Man, I'm merely a college-aged nanny, and I can tell you right now moms have a hard job. Harder than any other I've ever had (which has been several). It's also the most fulfilling of the jobs I've had... imagine, I get to influence the life of these beautiful young girls I babysit! Sure beats sitting at a computer or working in an office all day. How can that be a mistake. And yeah, it might NOT be a lifelong job, being a mother (tends to depend on how many children you have), but it will be atleast 19 years. Atleast. And... what's up with saying stay at home moms are just being lazy and using it as a status symbol? Are you kidding me? My mom stayed home to raise us (thank you mom!) and we are hardly rich, it's not easy to stay home these days. This book tends to be a load of crap... also, the difference I see in my friends whose moms stayed home and those who moms did not is enough to convince me it's a good idea.

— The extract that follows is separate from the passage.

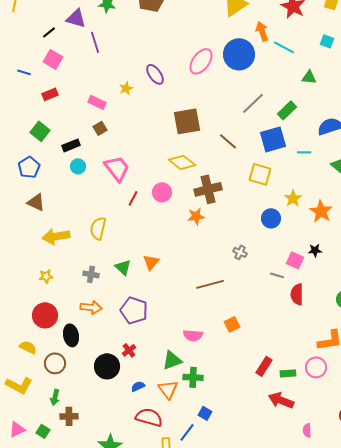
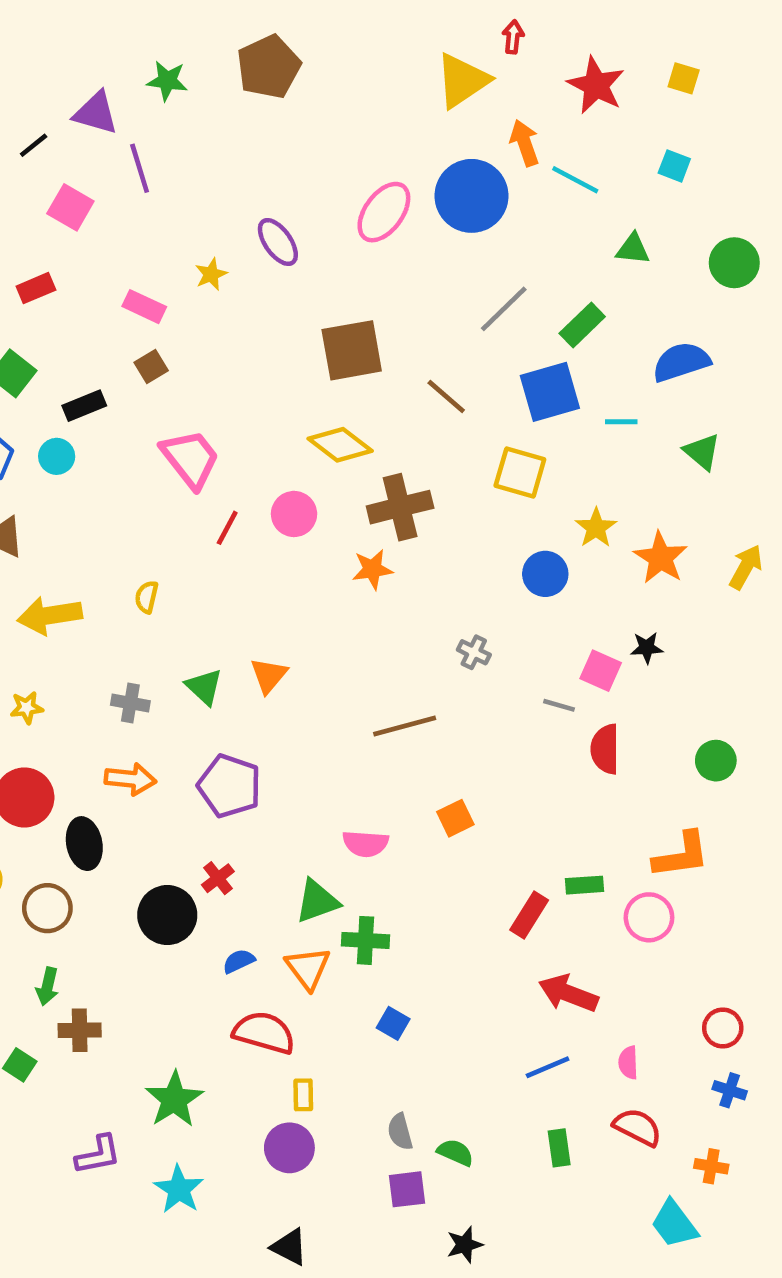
pink square: (53, 59) -> (70, 207), moved
cyan circle: (78, 166) -> (57, 456), moved
yellow semicircle: (98, 228) -> (147, 597), size x0.6
green rectangle: (288, 373) -> (584, 885), moved
blue line: (187, 432) -> (548, 1067), moved, turned 30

I think this book has failed to consider the fact that for some women, myself included, staying home and raising children is actually a fulfilling endeavor. And one which I feel is eminently worth my time, effort and use of my intellect and talents. And this comes from someone with two master's degrees. The idea that I need to hedge myself against an uncertain financial future...that my husband may not provide for me, leave me? That is certainly possible and I will deal with it if it happens. I am resourceful. But I am thinking of a different future in my decision. My children's future and my family's future...I made my decision because I genuinely believed (and continue to believe) that my presence and my ability to run my household as I do makes a difference. I know my own family, my own heart. Why Ms. Bennetts thinks she knows better is unclear to me.
This book is thought-provoking and eye-opening. Even though I am a proud SAHM of 4 and would not change it for the time being (my kids are little). I am giving thought to what career to pursue once my youngest is in kindergarten. Some of the points Bennetts book made were very valid.
I'm a new mom and was struggling over going back to work or not, and there's so much junk out there on this subject. The reviews for this book sounded more promising, but it turned out that this is just another book jumping on controversy to make some money. There is nothing compelling, it kind of reads like a text book - one written by someone who didn't marry someone good enough. And her grandma married a cheater and her dad was lazy, and a bunch of other women who picked idiots for husbands...blah blah blah. So what? I get enough yakking about loser husbands from my friends - don't need to read a book about it. What a waste of my money this was.